ASIC cracks down on s923A non-compliance
The corporate regulator has released its position on whether advisers that do not meet the criteria in s923A of the Corporations Act can call themselves “non-aligned” or “independently-owned”, following years of lobbying on the issue.
In a statement issued today, ASIC announced that, in its opinion, a financial service provider “cannot use terms such as ‘independently-owned’, ‘non-aligned’ and ‘non-institutionally owned’ if it does not satisfy the conditions in s923A”.
This means that any advisers that receive un-rebated product commissions (including for insurance products) or any remuneration based on volume of business can no longer describe themselves to consumers as non-aligned or independently-owned, regardless of ownership structures.

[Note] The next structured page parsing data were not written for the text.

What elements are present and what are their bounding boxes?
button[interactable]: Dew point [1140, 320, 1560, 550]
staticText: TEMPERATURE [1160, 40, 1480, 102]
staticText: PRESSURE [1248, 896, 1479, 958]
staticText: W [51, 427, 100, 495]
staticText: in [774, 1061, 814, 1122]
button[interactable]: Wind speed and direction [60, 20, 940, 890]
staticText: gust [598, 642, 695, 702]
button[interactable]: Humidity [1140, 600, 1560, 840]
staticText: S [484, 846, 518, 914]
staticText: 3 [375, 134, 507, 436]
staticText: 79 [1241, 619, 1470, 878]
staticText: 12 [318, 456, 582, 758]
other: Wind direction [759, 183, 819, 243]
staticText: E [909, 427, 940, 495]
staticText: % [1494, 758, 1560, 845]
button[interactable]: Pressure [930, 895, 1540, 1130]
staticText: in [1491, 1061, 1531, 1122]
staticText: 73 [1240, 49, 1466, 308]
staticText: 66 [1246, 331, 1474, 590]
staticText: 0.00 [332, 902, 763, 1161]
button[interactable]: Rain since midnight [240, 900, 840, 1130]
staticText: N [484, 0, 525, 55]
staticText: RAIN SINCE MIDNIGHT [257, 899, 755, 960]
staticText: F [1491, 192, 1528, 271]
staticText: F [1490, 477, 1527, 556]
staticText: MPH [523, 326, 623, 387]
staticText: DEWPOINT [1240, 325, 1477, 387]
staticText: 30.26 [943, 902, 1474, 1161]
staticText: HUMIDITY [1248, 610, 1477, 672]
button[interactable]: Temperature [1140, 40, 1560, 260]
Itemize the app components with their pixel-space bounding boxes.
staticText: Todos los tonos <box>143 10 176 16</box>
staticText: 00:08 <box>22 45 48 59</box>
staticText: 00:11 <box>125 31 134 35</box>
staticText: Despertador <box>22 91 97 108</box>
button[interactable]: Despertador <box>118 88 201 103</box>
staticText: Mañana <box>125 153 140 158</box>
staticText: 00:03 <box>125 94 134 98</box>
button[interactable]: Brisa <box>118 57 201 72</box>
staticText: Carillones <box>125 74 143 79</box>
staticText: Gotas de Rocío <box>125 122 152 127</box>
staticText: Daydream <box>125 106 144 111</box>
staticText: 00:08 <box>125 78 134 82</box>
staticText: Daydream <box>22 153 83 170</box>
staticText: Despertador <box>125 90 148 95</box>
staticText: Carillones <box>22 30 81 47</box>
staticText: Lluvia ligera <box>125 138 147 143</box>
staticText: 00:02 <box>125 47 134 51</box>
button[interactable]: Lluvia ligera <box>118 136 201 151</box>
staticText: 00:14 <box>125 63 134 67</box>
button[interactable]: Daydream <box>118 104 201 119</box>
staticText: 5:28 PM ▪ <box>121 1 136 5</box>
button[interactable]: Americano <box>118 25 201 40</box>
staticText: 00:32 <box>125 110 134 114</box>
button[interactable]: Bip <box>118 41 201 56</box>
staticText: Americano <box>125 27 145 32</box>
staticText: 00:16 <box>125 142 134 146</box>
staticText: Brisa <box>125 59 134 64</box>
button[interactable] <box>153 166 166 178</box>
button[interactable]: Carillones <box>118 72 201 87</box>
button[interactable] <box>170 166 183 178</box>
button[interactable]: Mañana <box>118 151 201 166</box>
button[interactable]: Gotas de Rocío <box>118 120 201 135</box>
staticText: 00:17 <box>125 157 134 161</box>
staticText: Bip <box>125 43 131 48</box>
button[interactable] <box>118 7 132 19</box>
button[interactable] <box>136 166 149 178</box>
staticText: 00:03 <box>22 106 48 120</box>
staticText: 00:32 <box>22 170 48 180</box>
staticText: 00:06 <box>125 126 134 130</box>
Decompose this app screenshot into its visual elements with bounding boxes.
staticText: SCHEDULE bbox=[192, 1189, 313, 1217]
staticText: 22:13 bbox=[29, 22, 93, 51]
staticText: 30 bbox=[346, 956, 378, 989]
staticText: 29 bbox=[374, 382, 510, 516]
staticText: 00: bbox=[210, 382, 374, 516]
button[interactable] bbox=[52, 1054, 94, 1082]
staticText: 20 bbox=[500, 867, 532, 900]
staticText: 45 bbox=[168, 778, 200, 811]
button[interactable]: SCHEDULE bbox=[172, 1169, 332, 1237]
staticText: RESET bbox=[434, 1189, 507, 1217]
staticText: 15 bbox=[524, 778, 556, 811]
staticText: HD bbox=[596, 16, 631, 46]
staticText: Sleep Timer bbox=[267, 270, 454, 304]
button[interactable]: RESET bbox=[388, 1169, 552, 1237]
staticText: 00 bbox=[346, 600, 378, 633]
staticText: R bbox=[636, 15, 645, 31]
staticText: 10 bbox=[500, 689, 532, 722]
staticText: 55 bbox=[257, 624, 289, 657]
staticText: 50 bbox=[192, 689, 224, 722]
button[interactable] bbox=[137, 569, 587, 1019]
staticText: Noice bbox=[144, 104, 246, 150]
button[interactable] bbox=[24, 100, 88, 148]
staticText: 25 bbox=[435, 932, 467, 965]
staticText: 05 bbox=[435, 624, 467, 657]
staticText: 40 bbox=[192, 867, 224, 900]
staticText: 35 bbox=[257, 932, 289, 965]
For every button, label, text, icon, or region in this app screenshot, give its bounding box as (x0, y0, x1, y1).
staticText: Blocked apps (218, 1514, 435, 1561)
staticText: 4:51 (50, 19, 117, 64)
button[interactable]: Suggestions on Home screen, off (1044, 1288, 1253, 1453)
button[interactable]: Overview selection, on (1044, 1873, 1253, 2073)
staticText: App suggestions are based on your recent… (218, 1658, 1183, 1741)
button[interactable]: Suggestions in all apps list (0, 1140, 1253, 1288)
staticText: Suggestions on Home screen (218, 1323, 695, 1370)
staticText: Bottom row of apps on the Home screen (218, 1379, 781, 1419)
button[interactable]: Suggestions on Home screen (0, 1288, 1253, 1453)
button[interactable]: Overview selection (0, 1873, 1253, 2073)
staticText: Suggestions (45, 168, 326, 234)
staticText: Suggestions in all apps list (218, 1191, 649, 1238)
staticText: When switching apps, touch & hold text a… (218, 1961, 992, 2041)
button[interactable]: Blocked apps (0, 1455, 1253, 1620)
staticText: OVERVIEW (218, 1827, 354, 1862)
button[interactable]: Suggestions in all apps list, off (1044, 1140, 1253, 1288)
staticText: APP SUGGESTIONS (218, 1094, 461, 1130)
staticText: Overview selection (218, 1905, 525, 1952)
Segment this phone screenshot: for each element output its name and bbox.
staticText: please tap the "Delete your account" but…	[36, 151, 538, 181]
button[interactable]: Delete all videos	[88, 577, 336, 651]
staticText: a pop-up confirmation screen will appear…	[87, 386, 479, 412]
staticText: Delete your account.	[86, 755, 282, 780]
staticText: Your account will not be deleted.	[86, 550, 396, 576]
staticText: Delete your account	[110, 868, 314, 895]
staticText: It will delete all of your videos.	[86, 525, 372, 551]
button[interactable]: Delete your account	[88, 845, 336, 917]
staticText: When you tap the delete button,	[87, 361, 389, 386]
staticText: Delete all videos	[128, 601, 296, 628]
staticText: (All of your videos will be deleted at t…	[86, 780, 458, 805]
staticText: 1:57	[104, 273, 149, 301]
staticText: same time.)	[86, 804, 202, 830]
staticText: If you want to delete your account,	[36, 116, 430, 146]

ASIC has also stated that, in some cases, being subject to a non-open approved product list (APL) would mean being unable to use any of the relevant terms, but has said accepting asset-based fees should not be considered a breach of s923A.
The regulator has granted a period of six months for advisers to comply with the revised position, including removing any restricted terms from marketing collateral.
However, the relief will not apply to those using the terms ‘independent’, ‘unbiased’ or ‘impartial’, which are clearly stipulated in the act.
The clarification follows years of negotiation and debate on the topic, since the terms ‘independently-owned’ and ‘non-aligned’ do not appear in the legislation.